== Records supplied ==

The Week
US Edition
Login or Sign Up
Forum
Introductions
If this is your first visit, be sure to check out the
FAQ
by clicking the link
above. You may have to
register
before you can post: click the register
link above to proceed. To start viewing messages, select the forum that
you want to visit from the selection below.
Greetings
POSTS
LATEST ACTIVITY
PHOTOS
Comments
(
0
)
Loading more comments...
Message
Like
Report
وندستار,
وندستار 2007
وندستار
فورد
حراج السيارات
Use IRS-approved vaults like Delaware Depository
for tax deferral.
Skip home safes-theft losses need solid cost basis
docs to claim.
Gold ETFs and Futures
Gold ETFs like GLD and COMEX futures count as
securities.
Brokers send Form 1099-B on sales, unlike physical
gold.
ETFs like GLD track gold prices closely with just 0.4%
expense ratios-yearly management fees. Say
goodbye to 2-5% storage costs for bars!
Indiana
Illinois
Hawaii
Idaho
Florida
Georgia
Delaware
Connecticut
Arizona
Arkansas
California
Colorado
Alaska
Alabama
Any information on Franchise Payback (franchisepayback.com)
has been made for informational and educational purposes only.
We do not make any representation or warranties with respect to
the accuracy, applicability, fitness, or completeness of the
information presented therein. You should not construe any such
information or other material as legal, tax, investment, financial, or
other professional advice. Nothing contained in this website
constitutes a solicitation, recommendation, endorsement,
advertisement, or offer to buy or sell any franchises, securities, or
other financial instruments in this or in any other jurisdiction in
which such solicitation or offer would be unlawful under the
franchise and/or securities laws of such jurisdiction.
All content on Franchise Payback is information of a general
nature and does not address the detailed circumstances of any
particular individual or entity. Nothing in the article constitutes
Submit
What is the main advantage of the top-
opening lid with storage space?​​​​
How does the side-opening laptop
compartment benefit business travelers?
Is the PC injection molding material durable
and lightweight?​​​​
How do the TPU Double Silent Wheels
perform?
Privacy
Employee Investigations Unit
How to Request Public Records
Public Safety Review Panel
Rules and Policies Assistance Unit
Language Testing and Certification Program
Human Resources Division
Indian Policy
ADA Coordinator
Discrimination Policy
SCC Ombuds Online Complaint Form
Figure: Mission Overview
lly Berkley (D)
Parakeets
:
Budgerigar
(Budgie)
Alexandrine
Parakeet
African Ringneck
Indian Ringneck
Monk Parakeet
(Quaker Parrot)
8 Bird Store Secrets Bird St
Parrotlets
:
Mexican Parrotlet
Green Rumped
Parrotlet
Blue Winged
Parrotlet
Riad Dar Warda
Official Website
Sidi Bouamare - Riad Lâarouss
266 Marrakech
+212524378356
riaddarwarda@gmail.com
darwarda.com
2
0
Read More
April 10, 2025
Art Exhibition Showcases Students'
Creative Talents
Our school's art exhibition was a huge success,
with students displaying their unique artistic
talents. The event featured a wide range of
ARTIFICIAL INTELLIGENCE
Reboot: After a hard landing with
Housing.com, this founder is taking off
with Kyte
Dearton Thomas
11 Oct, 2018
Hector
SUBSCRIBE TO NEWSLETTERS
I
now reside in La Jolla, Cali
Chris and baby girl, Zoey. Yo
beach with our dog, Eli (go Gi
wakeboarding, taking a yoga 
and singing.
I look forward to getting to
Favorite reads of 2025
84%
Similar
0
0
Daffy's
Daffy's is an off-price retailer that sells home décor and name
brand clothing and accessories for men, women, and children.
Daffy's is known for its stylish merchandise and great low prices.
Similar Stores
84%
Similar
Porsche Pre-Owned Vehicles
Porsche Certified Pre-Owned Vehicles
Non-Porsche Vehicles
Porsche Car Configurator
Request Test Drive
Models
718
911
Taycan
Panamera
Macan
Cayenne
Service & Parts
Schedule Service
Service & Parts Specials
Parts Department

===

Return every entry above with nothing altered.

The Week
US Edition
Login or Sign Up
Forum
Introductions
If this is your first visit, be sure to check out the
FAQ
by clicking the link
above. You may have to
register
before you can post: click the register
link above to proceed. To start viewing messages, select the forum that
you want to visit from the selection below.
Greetings
POSTS
LATEST ACTIVITY
PHOTOS
Comments
(
0
)
Loading more comments...
Message
Like
Report
وندستار,
وندستار 2007
وندستار
فورد
حراج السيارات
Use IRS-approved vaults like Delaware Depository
for tax deferral.
Skip home safes-theft losses need solid cost basis
docs to claim.
Gold ETFs and Futures
Gold ETFs like GLD and COMEX futures count as
securities.
Brokers send Form 1099-B on sales, unlike physical
gold.
ETFs like GLD track gold prices closely with just 0.4%
expense ratios-yearly management fees. Say
goodbye to 2-5% storage costs for bars!
Indiana
Illinois
Hawaii
Idaho
Florida
Georgia
Delaware
Connecticut
Arizona
Arkansas
California
Colorado
Alaska
Alabama
Any information on Franchise Payback (franchisepayback.com)
has been made for informational and educational purposes only.
We do not make any representation or warranties with respect to
the accuracy, applicability, fitness, or completeness of the
information presented therein. You should not construe any such
information or other material as legal, tax, investment, financial, or
other professional advice. Nothing contained in this website
constitutes a solicitation, recommendation, endorsement,
advertisement, or offer to buy or sell any franchises, securities, or
other financial instruments in this or in any other jurisdiction in
which such solicitation or offer would be unlawful under the
franchise and/or securities laws of such jurisdiction.
All content on Franchise Payback is information of a general
nature and does not address the detailed circumstances of any
particular individual or entity. Nothing in the article constitutes
Submit
What is the main advantage of the top-
opening lid with storage space?​​​​
How does the side-opening laptop
compartment benefit business travelers?
Is the PC injection molding material durable
and lightweight?​​​​
How do the TPU Double Silent Wheels
perform?
Privacy
Employee Investigations Unit
How to Request Public Records
Public Safety Review Panel
Rules and Policies Assistance Unit
Language Testing and Certification Program
Human Resources Division
Indian Policy
ADA Coordinator
Discrimination Policy
SCC Ombuds Online Complaint Form
Figure: Mission Overview
lly Berkley (D)
Parakeets
:
Budgerigar
(Budgie)
Alexandrine
Parakeet
African Ringneck
Indian Ringneck
Monk Parakeet
(Quaker Parrot)
8 Bird Store Secrets Bird St
Parrotlets
:
Mexican Parrotlet
Green Rumped
Parrotlet
Blue Winged
Parrotlet
Riad Dar Warda
Official Website
Sidi Bouamare - Riad Lâarouss
266 Marrakech
+212524378356
riaddarwarda@gmail.com
darwarda.com
2
0
Read More
April 10, 2025
Art Exhibition Showcases Students'
Creative Talents
Our school's art exhibition was a huge success,
with students displaying their unique artistic
talents. The event featured a wide range of
ARTIFICIAL INTELLIGENCE
Reboot: After a hard landing with
Housing.com, this founder is taking off
with Kyte
Dearton Thomas
11 Oct, 2018
Hector
SUBSCRIBE TO NEWSLETTERS
I
now reside in La Jolla, Cali
Chris and baby girl, Zoey. Yo
beach with our dog, Eli (go Gi
wakeboarding, taking a yoga 
and singing.
I look forward to getting to
Favorite reads of 2025
84%
Similar
0
0
Daffy's
Daffy's is an off-price retailer that sells home décor and name
brand clothing and accessories for men, women, and children.
Daffy's is known for its stylish merchandise and great low prices.
Similar Stores
84%
Similar
Porsche Pre-Owned Vehicles
Porsche Certified Pre-Owned Vehicles
Non-Porsche Vehicles
Porsche Car Configurator
Request Test Drive
Models
718
911
Taycan
Panamera
Macan
Cayenne
Service & Parts
Schedule Service
Service & Parts Specials
Parts Department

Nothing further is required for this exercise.